Il faut, en effet, de quinze
à trente ans pour qu'un cancer, "radio-induit" ou pas, se déclare.
En espérant que le bon diagnostic soit fait à temps. "En
1984, j'ai eu du sang dans les urines et on m'a envoyé en examen
à l'hôpital Jean-Prince à Papeete. J'attends toujours
les résultats", raconte un ancien travailleur du Centre d'expérimentation
du Pacifique (CEP), cité dans Moruroa et nous, un ouvrage qui relate
l'expérience de Polynésiens (CDRPC, 1997). L'infatigable
Bruno Barrillot devrait publier, lui aussi, d'ici à la fin novembre,
un nouveau recueil de témoignages, Les Irradiés de la
République (Editions Complexe).
C'est qu'ils sont légion,
ceux qui, aujourd'hui malades ou craignant de l'être, estiment qu'ils
n'ont pas bénéficié de cette "protection efficace"

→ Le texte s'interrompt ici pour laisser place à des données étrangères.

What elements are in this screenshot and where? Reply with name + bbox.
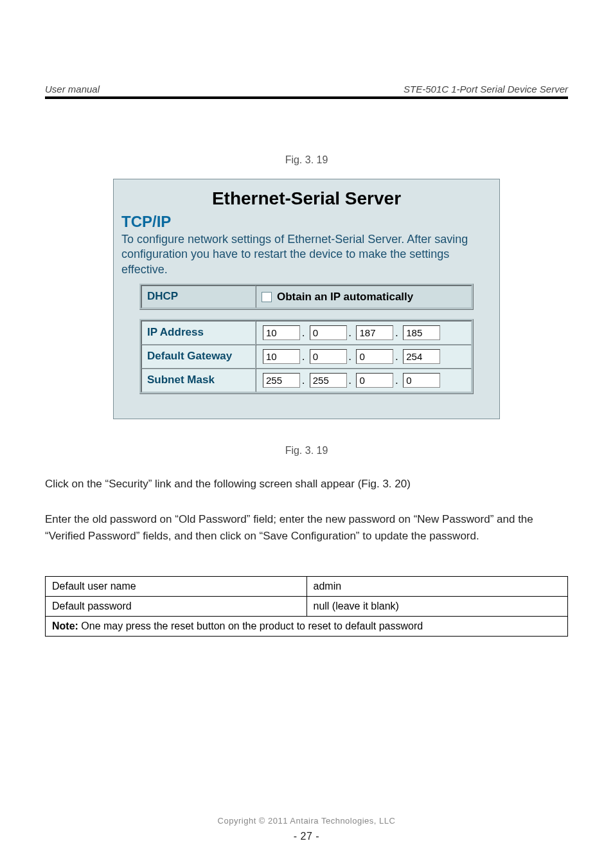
table-row: Default Gateway 10. 0. 0. 254 [141, 345, 472, 368]
gateway-octet-input[interactable]: 10 [263, 349, 300, 364]
subnet-octet-input[interactable]: 0 [403, 373, 440, 388]
subnet-mask-label: Subnet Mask [141, 368, 256, 392]
default-username-value: admin [306, 577, 568, 597]
gateway-octet-input[interactable]: 254 [403, 349, 440, 364]
ip-address-label: IP Address [141, 321, 256, 345]
dhcp-obtain-label: Obtain an IP automatically [277, 291, 413, 303]
default-credentials-table: Default user name admin Default password… [45, 576, 568, 637]
ip-octet-input[interactable]: 187 [356, 325, 393, 340]
table-row: IP Address 10. 0. 187. 185 [141, 321, 472, 345]
default-username-label: Default user name [46, 577, 307, 597]
ip-octet-input[interactable]: 185 [403, 325, 440, 340]
table-row: Default user name admin [46, 577, 568, 597]
subnet-octet-input[interactable]: 0 [356, 373, 393, 388]
ip-octet-input[interactable]: 10 [263, 325, 300, 340]
tcpip-description: To configure network settings of Etherne… [114, 231, 499, 284]
subnet-octet-input[interactable]: 255 [310, 373, 347, 388]
default-gateway-label: Default Gateway [141, 345, 256, 368]
subnet-octet-input[interactable]: 255 [263, 373, 300, 388]
table-row: Note: One may press the reset button on … [46, 617, 568, 637]
default-password-label: Default password [46, 597, 307, 617]
table-row: Subnet Mask 255. 255. 0. 0 [141, 368, 472, 392]
ip-octet-input[interactable]: 0 [310, 325, 347, 340]
header-left: User manual [45, 84, 100, 95]
table-row: Default password null (leave it blank) [46, 597, 568, 617]
paragraph-security-link: Click on the “Security” link and the fol… [45, 476, 568, 493]
page-footer: Copyright © 2011 Antaira Technologies, L… [45, 816, 568, 842]
figure-caption-19b: Fig. 3. 19 [45, 445, 568, 457]
gateway-octet-input[interactable]: 0 [310, 349, 347, 364]
tcpip-screenshot: Ethernet-Serial Server TCP/IP To configu… [113, 179, 500, 419]
copyright-text: Copyright © 2011 Antaira Technologies, L… [45, 816, 568, 826]
screenshot-title: Ethernet-Serial Server [114, 179, 499, 213]
paragraph-password-instructions: Enter the old password on “Old Password”… [45, 511, 568, 544]
gateway-octet-input[interactable]: 0 [356, 349, 393, 364]
dhcp-row-label: DHCP [147, 290, 178, 302]
default-password-value: null (leave it blank) [306, 597, 568, 617]
page-number: - 27 - [45, 831, 568, 842]
header-right: STE-501C 1-Port Serial Device Server [404, 84, 568, 95]
dhcp-table: DHCP Obtain an IP automatically [139, 284, 474, 310]
header-divider [45, 96, 568, 99]
ip-settings-table: IP Address 10. 0. 187. 185 Default Gatew… [139, 319, 474, 394]
dhcp-checkbox[interactable] [262, 292, 272, 302]
figure-caption-19a: Fig. 3. 19 [45, 154, 568, 166]
tcpip-section-heading: TCP/IP [114, 213, 499, 231]
reset-note: Note: One may press the reset button on … [46, 617, 568, 637]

dont parlent les responsables du CEA. Selon Anne Flüry-Herard (CEA),
"sur les quelque 150.000 personnes présentes sur les sites, au
Sahara et en Polynésie, 80.000 ont reçu un dosimètre
-qui permet de mesurer les doses de radioactivité-. Ceux qui n'en
avaient pas sont ceux dont l'activité ou la situation par rapport
aux essais n'en rendait pas, à priori, l'usage nécessaire".

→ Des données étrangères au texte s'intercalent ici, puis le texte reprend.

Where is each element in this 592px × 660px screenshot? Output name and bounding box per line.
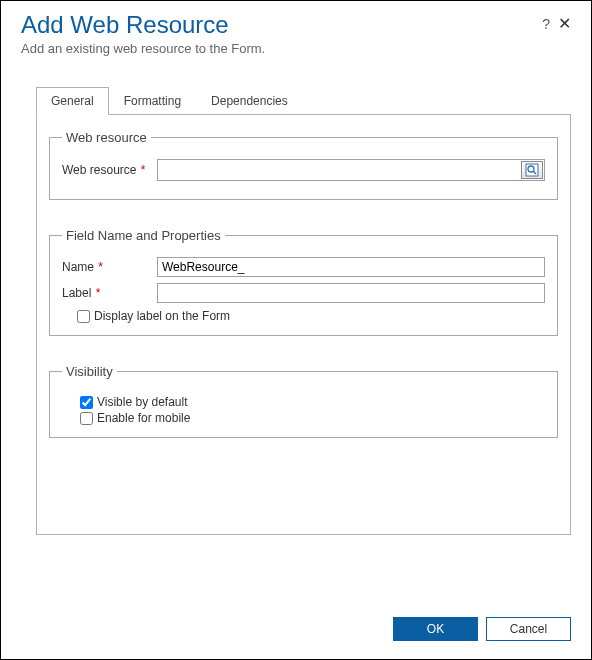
legend-visibility: Visibility: [62, 364, 117, 379]
cancel-button[interactable]: Cancel: [486, 617, 571, 641]
visible-default-text: Visible by default: [97, 395, 188, 409]
label-name: Name *: [62, 260, 157, 274]
tab-content-general: Web resource Web resource *: [36, 115, 571, 535]
display-label-text: Display label on the Form: [94, 309, 230, 323]
required-asterisk: *: [137, 163, 145, 177]
required-asterisk: *: [92, 286, 100, 300]
legend-field-name: Field Name and Properties: [62, 228, 225, 243]
label-label: Label *: [62, 286, 157, 300]
tab-dependencies[interactable]: Dependencies: [196, 87, 303, 115]
legend-web-resource: Web resource: [62, 130, 151, 145]
dialog-title: Add Web Resource: [21, 11, 571, 39]
required-asterisk: *: [95, 260, 103, 274]
fieldset-field-name: Field Name and Properties Name * Label *…: [49, 228, 558, 336]
visible-default-checkbox[interactable]: [80, 396, 93, 409]
label-input[interactable]: [157, 283, 545, 303]
display-label-checkbox[interactable]: [77, 310, 90, 323]
label-web-resource: Web resource *: [62, 163, 157, 177]
enable-mobile-checkbox[interactable]: [80, 412, 93, 425]
lookup-icon[interactable]: [521, 161, 543, 179]
name-input[interactable]: [157, 257, 545, 277]
tab-formatting[interactable]: Formatting: [109, 87, 196, 115]
web-resource-input[interactable]: [158, 160, 520, 180]
help-icon[interactable]: ?: [542, 16, 550, 32]
tab-general[interactable]: General: [36, 87, 109, 115]
ok-button[interactable]: OK: [393, 617, 478, 641]
enable-mobile-text: Enable for mobile: [97, 411, 190, 425]
close-icon[interactable]: ✕: [558, 16, 571, 32]
dialog-subtitle: Add an existing web resource to the Form…: [21, 41, 571, 56]
fieldset-visibility: Visibility Visible by default Enable for…: [49, 364, 558, 438]
tab-strip: General Formatting Dependencies: [36, 86, 571, 115]
web-resource-lookup[interactable]: [157, 159, 545, 181]
fieldset-web-resource: Web resource Web resource *: [49, 130, 558, 200]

Michel Verger, jeune appelé
affecté au centre d'expérimentations militaires de Reggane,
en Algérie, a fait partie de ces heureux élus, porteurs d'un
dosimètre. "L'armée ne me l'a jamais réclamé!",
s'esclaffe-t-il, en brandissant la petite plaque en plastique, censée
symboliser la rigueur du suivi médical des services de santé
de l'armée française... Michel Verger est aujourd'hui vice-président
de l'AVEN.
Pour sa part, Philippe Bignon,
un ancien militaire lui aussi, recruté comme plongeur en Polynésie
fin 1975, n'a jamais reçu de dosimètre durant son séjour
sur les atolls de Mururoa et de Fangataufa. Quant à son dossier
médical, ni l'armée ni le CEA n'en ont trace. Le myélome
qu'il a développé, vingt-six ans après son séjour
en Polynésie, reste donc un mystère. Faute de mieux, l'ancien
plongeur a découvert sur Internet que les causes précises
du myélome ne sont pratiquement jamais retrouvées. "On
sait simplement que les radiations ionisantes peuvent favoriser la survenue
du myélome." Philippe Bignon n'accuse personne. "Mais le doute est
permis", dit-il.
"Il y a une telle accumulation
de silences, de réponses floues, de lacunes, de mensonges, qu'on
ne peut pas ne pas se poser des questions - et ressentir de la colère
face au mutisme des autorités", résume Danielle Ista,
la veuve de l'ingénieur du CEA. Mme Ista a, elle aussi, rejoint
les rangs de l'AVEN. Créée au début de l'été
2001 (comme sa cousine polynésienne, Moruroa e tatou), l'association
des vétérans français compte aujourd'hui près
de 2.000 membres et s'est choisi comme avocat Me Jean-Paul Teissonnière,
connu pour avoir défendu les victimes de l'amiante. Une dizaine
de plaintes ont déjà été déposées
devant le tribunal des pensions militaires ou auprès de la Sécurité
sociale. Et ce n'est qu'un début. D'ici la fin de l'année,
"une cinquantaine de plaintes nouvelles", émanant de "vétérans"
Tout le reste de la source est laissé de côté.